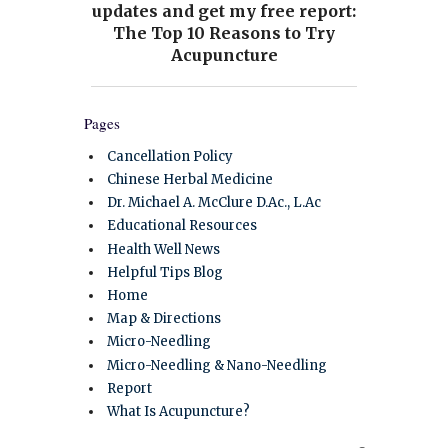
Pages
Cancellation Policy
Chinese Herbal Medicine
Dr. Michael A. McClure D.Ac., L.Ac
Educational Resources
Health Well News
Helpful Tips Blog
Home
Map & Directions
Micro-Needling
Micro-Needling & Nano-Needling
Report
What Is Acupuncture?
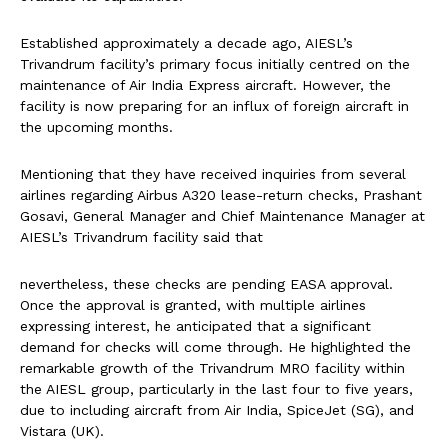
Established approximately a decade ago, AIESL’s
Trivandrum facility’s primary focus initially centred on the
maintenance of Air India Express aircraft. However, the
facility is now preparing for an influx of foreign aircraft in
the upcoming months.
Mentioning that they have received inquiries from several
airlines regarding Airbus A320 lease-return checks, Prashant
Gosavi, General Manager and Chief Maintenance Manager at
AIESL’s Trivandrum facility said that
nevertheless, these checks are pending EASA approval.
Once the approval is granted, with multiple airlines
expressing interest, he anticipated that a significant
demand for checks will come through. He highlighted the
remarkable growth of the Trivandrum MRO facility within
the AIESL group, particularly in the last four to five years,
due to including aircraft from Air India, SpiceJet (SG), and
Vistara (UK).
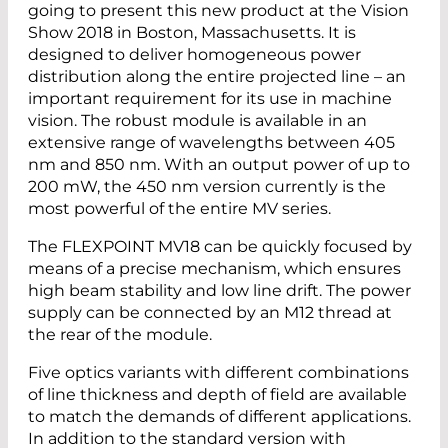
going to present this new product at the Vision
Show 2018 in Boston, Massachusetts. It is
designed to deliver homogeneous power
distribution along the entire projected line – an
important requirement for its use in machine
vision. The robust module is available in an
extensive range of wavelengths ­between 405
nm and 850 nm. With an output power of up to
200 mW, the 450 nm version currently is the
most powerful of the entire MV series.
The FLEXPOINT MV18 can be quickly focused by
means of a precise mechanism, which ensures
high beam stability and low line drift. The power
supply can be connected by an M12 thread at
the rear of the module.
Five optics variants with different combinations
of line thickness and depth of field are available
to match the demands of different applications.
In addition to the standard version with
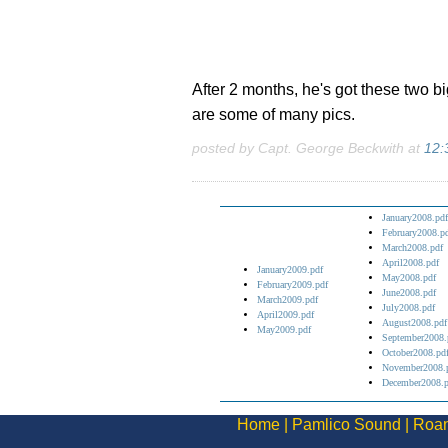
After 2 months, he's got these two b
are some of many pics.
posted by Capt. George Beckwith at
12:
January2008.pdf
February2008.p
March2008.pdf
April2008.pdf
January2009.pdf
May2008.pdf
February2009.pdf
June2008.pdf
March2009.pdf
July2008.pdf
April2009.pdf
August2008.pdf
May2009.pdf
September2008.
October2008.pd
November2008.
December2008.p
Home
|
Pamlico Sound
|
Roan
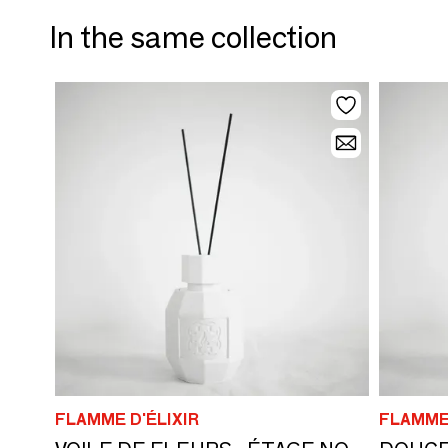
In the same collection
FLAMME D'ÉLIXIR
FLAMME 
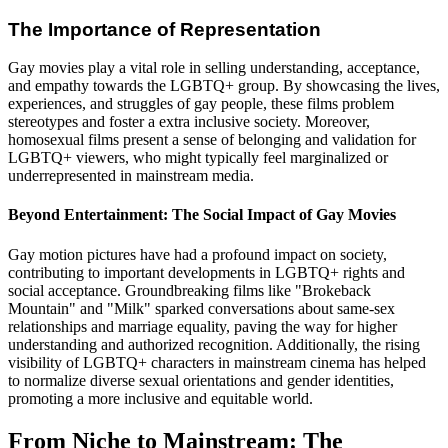
The Importance of Representation
Gay movies play a vital role in selling understanding, acceptance,
and empathy towards the LGBTQ+ group. By showcasing the lives,
experiences, and struggles of gay people, these films problem
stereotypes and foster a extra inclusive society. Moreover,
homosexual films present a sense of belonging and validation for
LGBTQ+ viewers, who might typically feel marginalized or
underrepresented in mainstream media.
Beyond Entertainment: The Social Impact of Gay Movies
Gay motion pictures have had a profound impact on society,
contributing to important developments in LGBTQ+ rights and
social acceptance. Groundbreaking films like "Brokeback
Mountain" and "Milk" sparked conversations about same-sex
relationships and marriage equality, paving the way for higher
understanding and authorized recognition. Additionally, the rising
visibility of LGBTQ+ characters in mainstream cinema has helped
to normalize diverse sexual orientations and gender identities,
promoting a more inclusive and equitable world.
From Niche to Mainstream: The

......

■ **EXERCISE AIM**:
Up to and including the line with "remarkable growth of", copy the data above from its first line. Skip pictures.

■ **YOUR SOLUTION**:
Pages
Cancellation Policy
Chinese Herbal Medicine
Dr. Michael A. McClure D.Ac., L.Ac
Educational Resources
Health Well News
Helpful Tips Blog
Home
Map & Directions
Micro-Needling
Micro-Needling & Nano-Needling
Report
What Is Acupuncture?
Established approximately a decade ago, AIESL’s
Trivandrum facility’s primary focus initially centred on the
maintenance of Air India Express aircraft. However, the
facility is now preparing for an influx of foreign aircraft in
the upcoming months.
Mentioning that they have received inquiries from several
airlines regarding Airbus A320 lease-return checks, Prashant
Gosavi, General Manager and Chief Maintenance Manager at
AIESL’s Trivandrum facility said that
nevertheless, these checks are pending EASA approval.
Once the approval is granted, with multiple airlines
expressing interest, he anticipated that a significant
demand for checks will come through. He highlighted the
remarkable growth of the Trivandrum MRO facility within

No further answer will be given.